あんな尊厳のない死に方は、流石に僕もしたくない。てかこういう処理のされ方するのか。九十九は感心しながらテーブルに着き、母とアゲパンと朝食を食べ始めた。
食べ終わった皿をシンクに置き、洗面所で歯を磨いて部屋に戻ると、スマホが震えているのに気づく。九十九は表示される名前を見て、寝っ転がりながら通話ボタンを押した。
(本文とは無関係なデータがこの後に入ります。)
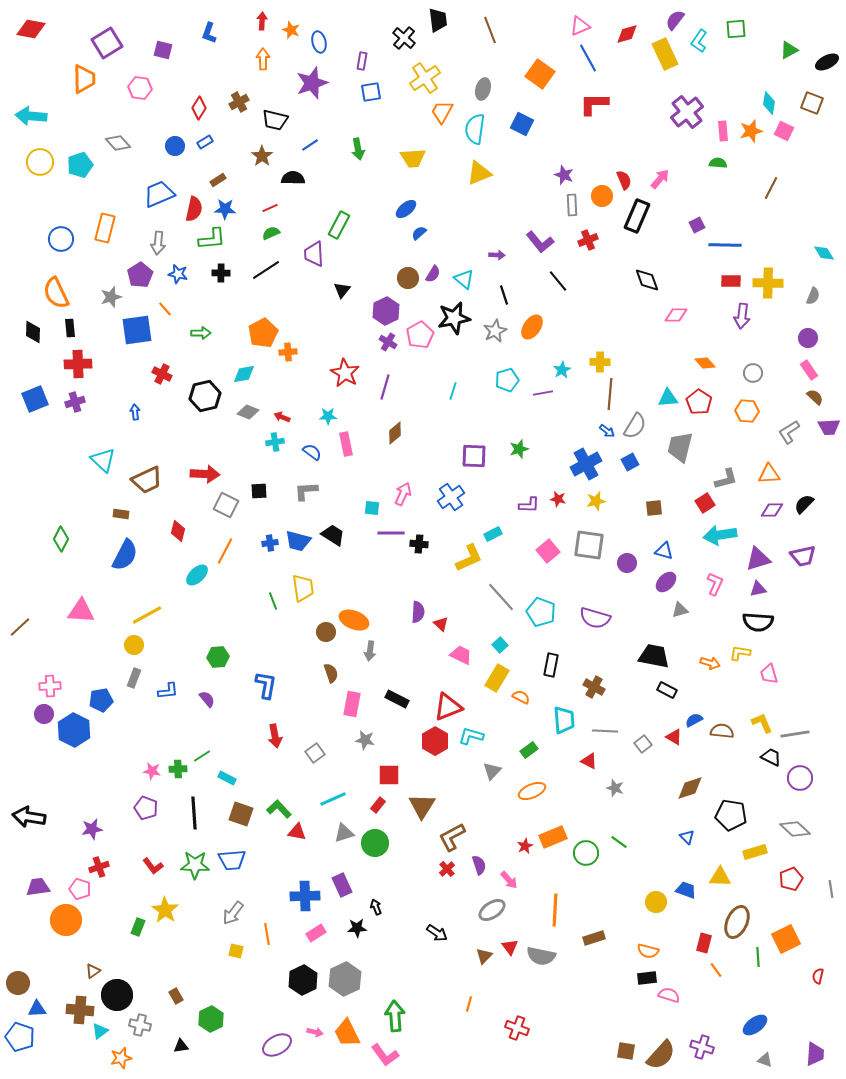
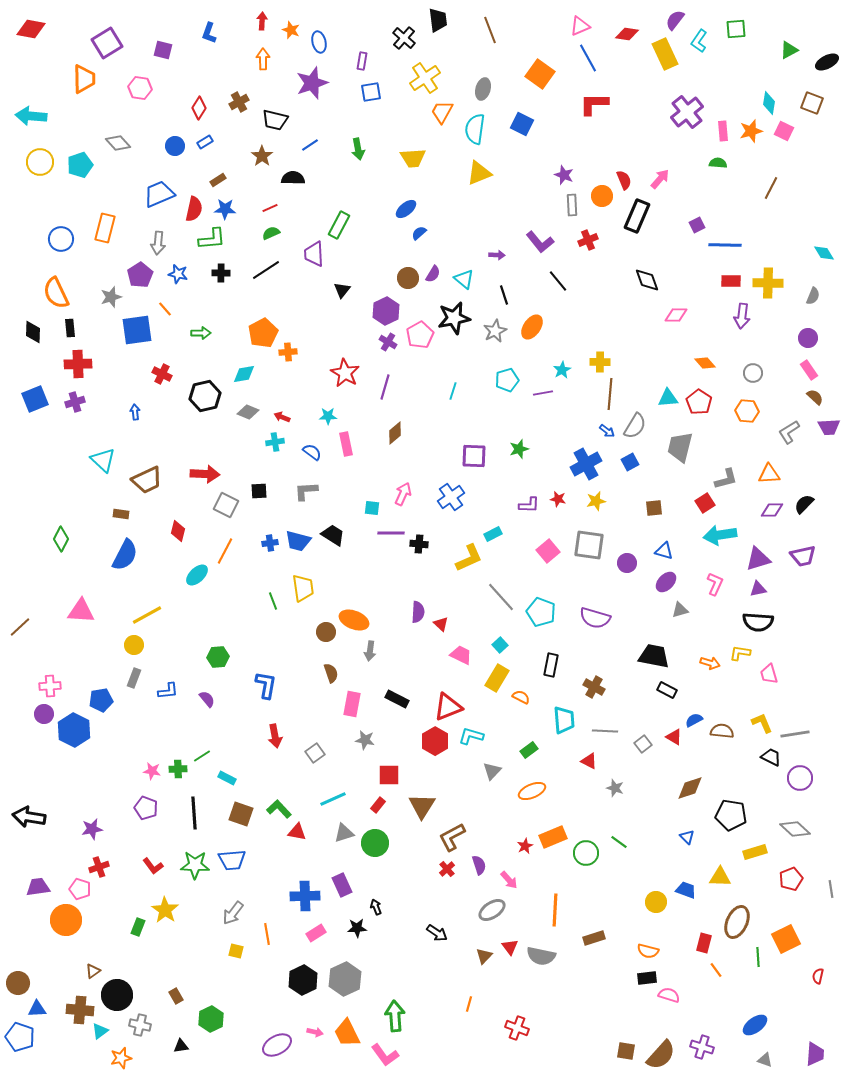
red diamond at (627, 34): rotated 25 degrees clockwise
「ふぅ、今夏休みだよ? 起きるの早くない? あと何でいつもビデオ通話なの?」
「あなただって起きているじゃない。それに、朝から私の顔を見られて幸せでしょう?」
「はいはい、眼福眼福」
「今から家に行くわ」
「ごめんて」
マジで来そうな目をしている黒月を見て、九十九は慌てて体を起こす。そんな彼女の後ろから、寝起きで髪の跳ねた姫が覗き込んできた。
「おは〜九十九さん!」
「おは〜姫ちゃん。元気?」
「もち! 九十九さん今日暇?」
「いきなりだね。塾で自習しようかと思っているんだけど」
「暇じゃん」
「暇ね」
「暇かぁ」
喜びの舞を踊っている姫に、九十九は苦笑する。
「今日引越しなの。荷解き手伝いなさい」
「雑用じゃん。てか物件決まってたんだ。おめでとう」
「ええ。あなたにも出してもらったわけだし、感謝として一番に招待してあげるわ」
「招待という名の雑用ね。まぁ光栄ではあるから、甘んじて受け入れるよ」
「やった!」
「受け入れる以外の選択肢はないわよ」
「せめて君も、姫ちゃんみたいに可愛気のある反応をしてくれ」
集合場所と時間を決め、九十九は電話を切る。
図らずとも、今日の予定が決まってしまった。それから九十九は本を読んでゆっくりと過ごし、時間になったら着替えて靴を履く。
何を想像しているのやら、ニヤニヤしている母とアゲパンに見送られ、九十九はドアを押した。